7 The NY Art Book Fair (New York) In a city where seeking out art-related publications is becoming an increasingly frustrating task, this annual event, organized by the committed bibliophiles at Printed Matter, provides a unique platform where publishers, distributors, dealers, and consumers can connect in an atmosphere that’s part trade show, part bustling bazaar, and part fan convention. Though only in its second year, it already feels like an institution.

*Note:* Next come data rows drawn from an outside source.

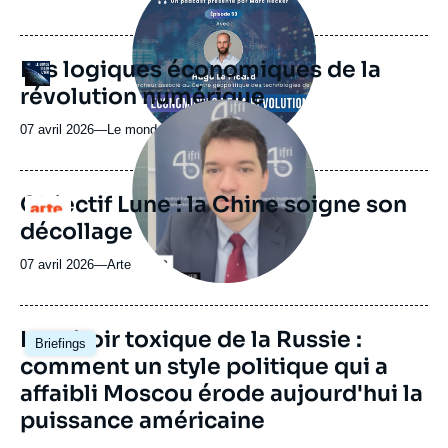
médiatique
du
journal,
revue
Les logiques économiques de la
Logo
ou
révolution numérique
émission
Image
principale
07 avril 2026
—
Nom
Le monde selon l'Ifri
médiatique
du
journal,
revue
Objectif Lune : la Chine soigne son
Logo
ou
décollage
émission
07 avril 2026
—
Nom
Arte
du
journal,
revue
Image
Le miroir toxique de la Russie :
Briefings
ou
principale
comment un style politique qui a
émission
affaibli Moscou érode aujourd'hui la
puissance américaine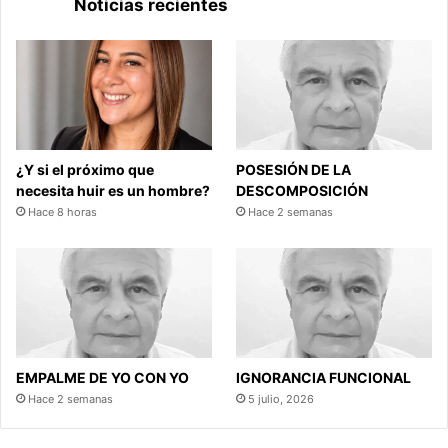
Noticias recientes
¿Y si el próximo que
POSESIÓN DE LA
necesita huir es un hombre?
DESCOMPOSICIÓN
Hace 8 horas
Hace 2 semanas
EMPALME DE YO CON YO
IGNORANCIA FUNCIONAL
Hace 2 semanas
5 julio, 2026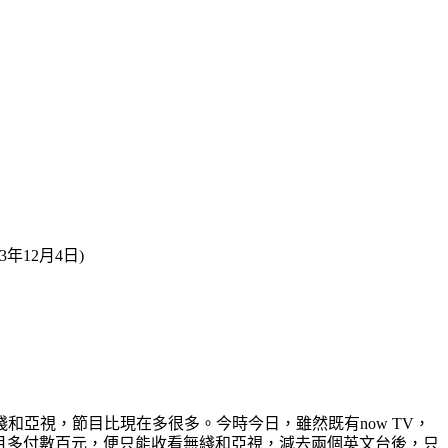
年12月4日)
和亞視，節目比現在多很多。今時今日，雖然既有now TV，
每月多付數百元，便只能收看無綫和亞視，減去兩個英文台後，只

8 Marcel Broodthaers—Films (Anthology Film Archives, New York) This rare screening of Broodthaers’s films, the first New York showing for many in more than a decade, was jointly organized by White Columns and Michael Werner Gallery on the occasion of the restaging of the artist’s classic 1975 installation Décor at Werner’s Seventy-seventh Street space. (Full disclosure: I’m currently the director of White Columns, but any occasion to see Broodthaers’s films is to be celebrated.) Cryptic, elliptical, aesthetically and intellectually promiscuous, Broodthaers’s films are often also flat-out hilarious, and are essential viewing for anyone interested in the possibilities and potentiality of art.

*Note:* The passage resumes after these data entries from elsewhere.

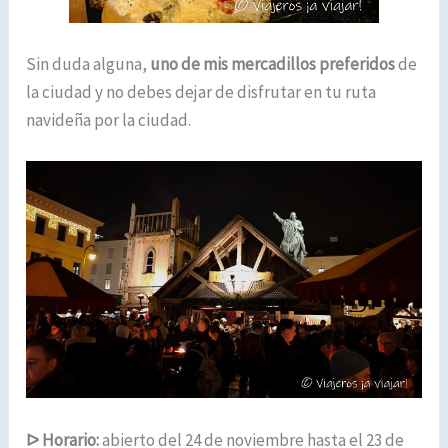
Sin duda alguna,
uno de mis mercadillos preferidos
de
la ciudad y no debes dejar de disfrutar en tu ruta
navideña por la ciudad.
ᐅ
Horario:
abierto del 24 de noviembre hasta el 23 de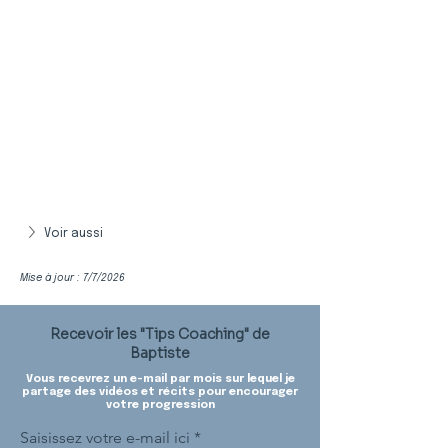
Voir aussi
Mise à jour : 7/7/2026
Recevoir les "Tips Coaching" de
Baptiste
Vous recevrez un e-mail par mois sur lequel je
partage des vidéos et récits pour encourager
votre progression
Saisissez votre e-mail ici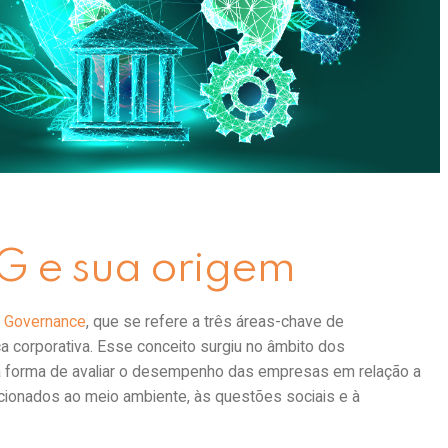
tais e sociais têm se tornado um fator determinante nas
r produtos e serviços que promovam práticas sustentáveis.
l, Social and Governance) tem ganhado destaque, influenciando
ortunidades para o varejo.
o ambiental e social afeta as escolhas de compra no varejo, e
G e sua origem
d Governance
, que se refere a três áreas-chave de
a corporativa. Esse conceito surgiu no âmbito dos
a forma de avaliar o desempenho das empresas em relação a
cionados ao meio ambiente, às questões sociais e à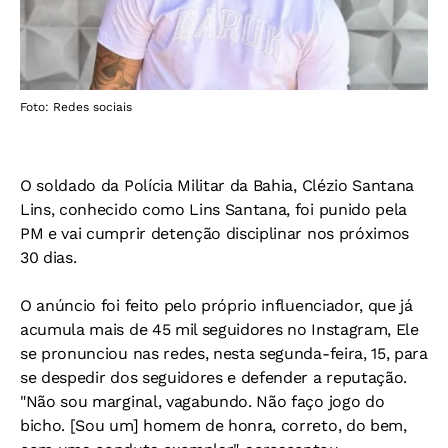
Foto: Redes sociais
O soldado da Polícia Militar da Bahia, Clézio Santana
Lins, conhecido como Lins Santana, foi punido pela
PM e vai cumprir detenção disciplinar nos próximos
30 dias.
O anúncio foi feito pelo próprio influenciador, que já
acumula mais de 45 mil seguidores no Instagram, Ele
se pronunciou nas redes, nesta segunda-feira, 15, para
se despedir dos seguidores e defender a reputação.
"Não sou marginal, vagabundo. Não faço jogo do
bicho. [Sou um] homem de honra, correto, do bem,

9 Fischli & Weiss, “Flowers & Questions: A Retrospective” (Tate Modern, London), “Equilibres” (Matthew Marks Gallery, New York), and “Books, Editions and the Like” (Swiss Institute, New York) A year should never go by without an opportunity to see work by Peter Fischli and David Weiss. And this was a vintage year, as I managed to catch not only their exuberant and idea-packed retrospective at Tate Modern, but also Matthew Marks’s concise survey of the miraculous “Equilibres,” a series of photographs of precarious sculptural tableaux, and the Swiss Institute’s informal, process-oriented display of the duo’s innovative approach to publications and printed ephemera. So apparently casual is Fischli & Weiss’s brilliance that it makes me, as an occasional artist, green with envy.

10 Padraig Timoney (Andrew Kreps Gallery, New York) Surprisingly, this was the Irish artist’s first solo show in the United States. For more than fifteen years, Timoney has taken a highly idiosyncratic and mercurial approach to art. Encompassing just about every conceivable medium, but rooted in an expansive notion of painting, his practice shares something with the calculated meanderings of Sigmar Polke. But no single comparison can begin to articulate the elusive essence of Timoney’s genuinely puzzling and complex art.

Artist and curator Matthew Higgs is the director of White Columns, New York. He recently curated the exhibitions “Words Fail Me” for the Museum of Contemporary Art, Detroit, and “Exhibitionism” for the CCS Bard Hessel Museum at Bard College, Annandale-on-Hudson, New York.